Mechanism: Professional conduct guides in the Disney parks, which are reinforced with:

  • coaching and feedback program for the professionals;
  • an awards program based on the conduct guidelines;
  • courses at Disney University on the company's culture, values, and conduct guidelines.

Objective: To reinforce correct behavior in park professionals, who have direct contact with customers (there called "guests").

"Values" highlighted: Safety, Courtesy, Show and Efficiency. Leverage: Artifacts (conduct guidelines, award clips), incentives (guideline-based recognition), and rituals (bi-weekly guideline-based coaching and award ceremony/- award clips ceremony).

Walt Disney, the founder

Walt Disney, founder of Disney and creator of its parks and main characters, was very concerned about his company's culture and the experience he wanted to transmit to his "guests". This enormous concern for Disney's culture has made the company perhaps one of the greatest sources of inspiration for other companies that want to establish effective culture reinforcement mechanisms.

Leading by example

Walt was extremely concerned with leading by example, so he was known to practice what he preached as a culture in his daily work. A great example of this was his practice of walking around the park picking up any kind of trash he saw out of place, a practice that was quickly assimilated by the "cast" members of the parks.

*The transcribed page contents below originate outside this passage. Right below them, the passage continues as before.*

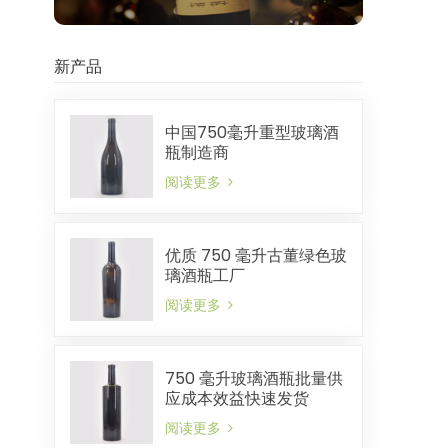
新产品
中国750毫升重型玻璃酒
瓶制造商
阅读更多
优质 750 毫升古董绿色玻
璃酒瓶工厂
阅读更多
750 毫升玻璃酒瓶批量供
应成本效益快速发货
阅读更多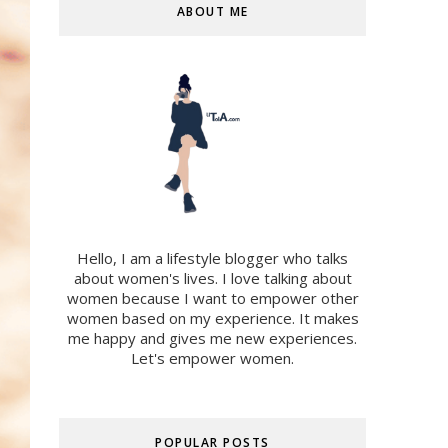
ABOUT ME
Hello, I am a lifestyle blogger who talks
about women's lives. I love talking about
women because I want to empower other
women based on my experience. It makes
me happy and gives me new experiences.
Let's empower women.
POPULAR POSTS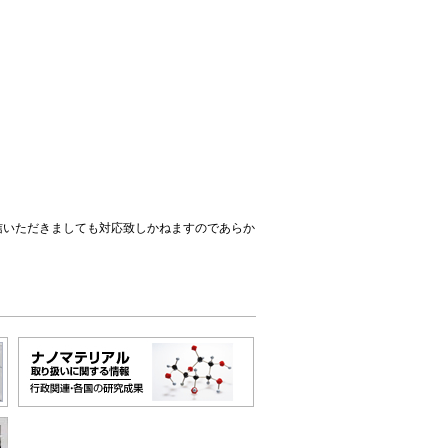
信いただきましても対応致しかねますのであらか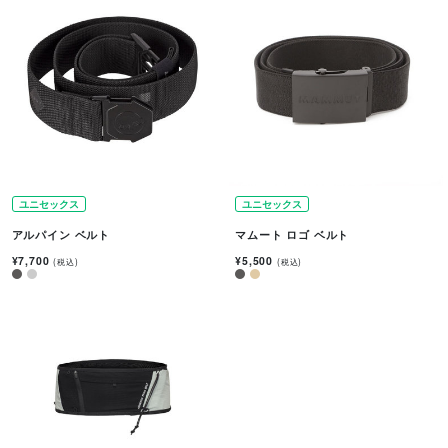
ユニセックス
ユニセックス
アルパイン ベルト
マムート ロゴ ベルト
¥7,700
¥5,500
(税込)
(税込)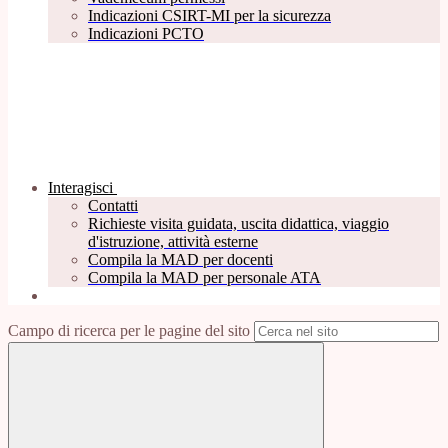
Indicazioni CSIRT-MI per la sicurezza
Indicazioni PCTO
Interagisci
Contatti
Richieste visita guidata, uscita didattica, viaggio
d'istruzione, attività esterne
Compila la MAD per docenti
Compila la MAD per personale ATA
Campo di ricerca per le pagine del sito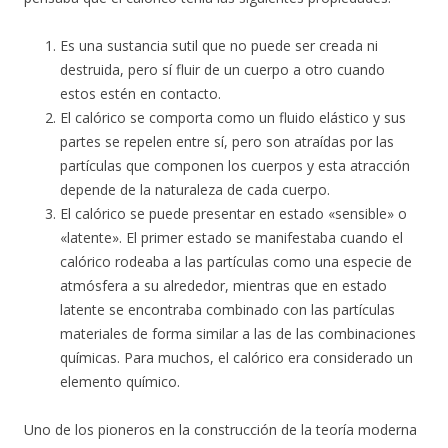
Es una sustancia sutil que no puede ser creada ni
destruida, pero sí fluir de un cuerpo a otro cuando
estos estén en contacto.
El calórico se comporta como un fluido elástico y sus
partes se repelen entre sí, pero son atraídas por las
partículas que componen los cuerpos y esta atracción
depende de la naturaleza de cada cuerpo.
El calórico se puede presentar en estado «sensible» o
«latente». El primer estado se manifestaba cuando el
calórico rodeaba a las partículas como una especie de
atmósfera a su alrededor, mientras que en estado
latente se encontraba combinado con las partículas
materiales de forma similar a las de las combinaciones
químicas. Para muchos, el calórico era considerado un
elemento químico.
Uno de los pioneros en la construcción de la teoría moderna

Walt would also walk around the parks dressed in old clothes so that no one would notice who he was, to audit the quality of the service and the presence of the "cast" members "on stage."

Conduct guidelines

The conduct guidelines were the brainchild of Van France and Dick Nunis, executives who were on the founding team of Disneyland, the company's first park in Anaheim, California.

The idea was to reinforce in the "cast" the Disney guidelines, which were called "Traditions", that were supposed to help the company achieve its mission, to "Foster Happiness" in "guests". The guidelines, which must be secured by all "cast" members in that order of priority, are:

  • security;
  • friendliness;
  • show;
  • efficiency.

Later, Disney unfolded specific behavior that support the four kinds of key behavior. For Safety, for example, the behaviors (and sub-behavior, in the case of the first behavior).

These conduct guidelines, or key behavior, are applied in the day-to-day life of the "cast" in two main ways:

  • structured feedback;
  • recognition programs.

Structured feedback is given to all park team members every two weeks. Each team (the one toy team, for example), has a designated coach, who accompanies the cast members fulfilling a predefined shadowing schedule. At the end of the half to one hour period, the "cast" member receives structured feedback on their behaviors in relation to each of the guides, and suggestions on how they can improve on them.

In this content, you have been able to understand what organizational culture is, what its main components are, and some case studies from large companies. As we have seen, it is essential to have this strategy in your business. So find out your culture and use it also for hiring new professionals.